A number of her recordings and television performances can be found at the website The Little Girl With The Big Voice. A comprehensive CD of her recordings from the late 1940s and 50s was released in 2013 by Jasmine Records

In 1954, after a show at the Copacabana with Sammy Davis Jr., Richard Nixon and his wife Pat stopped by. Afterwards the then Vice President made his way to the dressing rooms to thank them for the show. The papers noted Mary as saying They applauded me as if I were a Republican!

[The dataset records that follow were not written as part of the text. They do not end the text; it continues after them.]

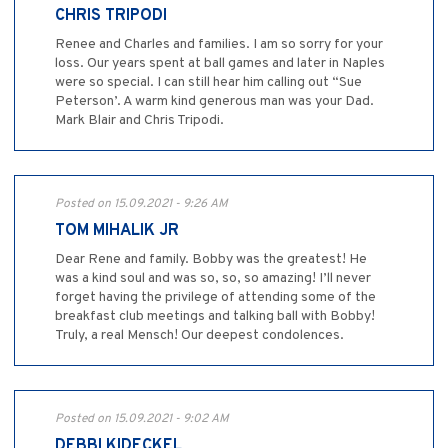
CHRIS TRIPODI
Renee and Charles and families. I am so sorry for your
loss. Our years spent at ball games and later in Naples
were so special. I can still hear him calling out “Sue
Peterson’. A warm kind generous man was your Dad.
Mark Blair and Chris Tripodi.
Posted on 15.09.2021 - 9:26 AM
TOM MIHALIK JR
Dear Rene and family. Bobby was the greatest! He
was a kind soul and was so, so, so amazing! I’ll never
forget having the privilege of attending some of the
breakfast club meetings and talking ball with Bobby!
Truly, a real Mensch! Our deepest condolences.
Posted on 15.09.2021 - 9:02 AM
DEBBI KIDECKEL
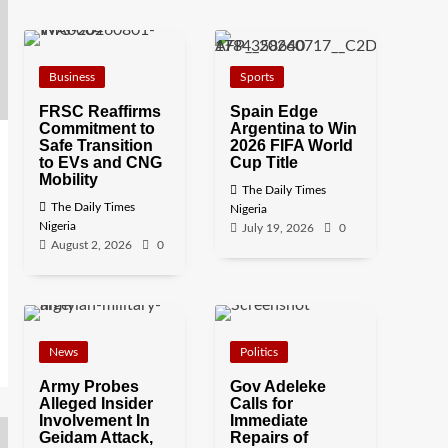
Business
Sports
FRSC Reaffirms
Spain Edge
Commitment to
Argentina to Win
Safe Transition
2026 FIFA World
to EVs and CNG
Cup Title
Mobility
The Daily Times
The Daily Times
Nigeria
Nigeria
July 19, 2026
0
August 2, 2026
0
News
Politics
Army Probes
Gov Adeleke
Alleged Insider
Calls for
Involvement In
Immediate
Geidam Attack,
Repairs of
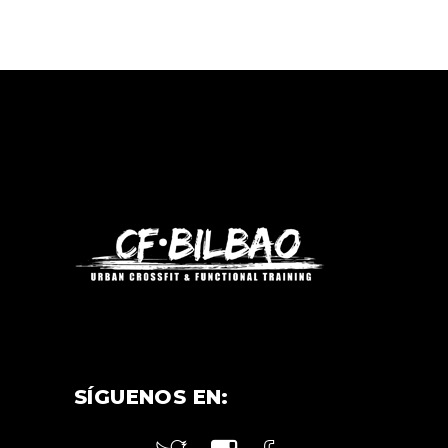
SÍGUENOS EN:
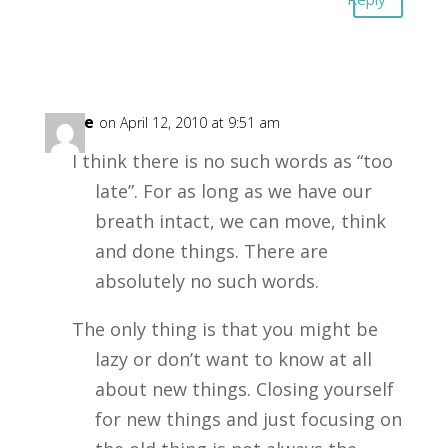
Erline
on April 12, 2010 at 9:51 am
I think there is no such words as “too
late”. For as long as we have our
breath intact, we can move, think
and done things. There are
absolutely no such words.
The only thing is that you might be
lazy or don’t want to know at all
about new things. Closing yourself
for new things and just focusing on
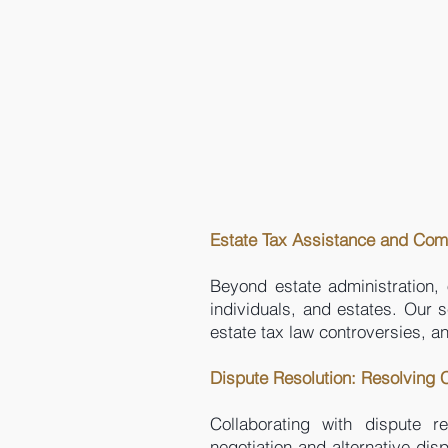
Estate Tax Assistance and Com
Beyond estate administration, 
individuals, and estates. Our s
estate tax law controversies, 
Dispute Resolution: Resolving
Collaborating with dispute r
negotiation and alternative dis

=== Partial list of stage credits ===
- Little Me (1982)
- Sextet (1974)
- Early to Bed (1944)
- Lenny (1974)
- Stephen Sondheim's Follies (1974)
- Goldilocks (1982)

== Film and television ==
In 1930s Small began performing at the Paramount Theater between films and newsreels to draw in bigger crowds and then as a solo act. In 1934, Max Fleischer hired Mary to appear in one of his community-sing "Bouncing Ball" cartoons, Love Thy Neighbor, filmed at his New York studio. She appeared on camera, singing the title song.

=== Partial list of film and television credits ===
- American Minstrels (1949)
- Love Thy Neighbor (1934)
- Versatile Varieties (1949-1950)
- The Ed Sullivan Show (1952–1954)
- The Buick-Berle Show (1949)
- Rare Records (released 2013)

== Later years ==
In her later years, Small worked as a sought after vocal coach and performed in nightclubs in Manhattan. At the time of her death she had outlived most of her contemporaries. Most of her life's work was not comprehensively cataloged until 2012.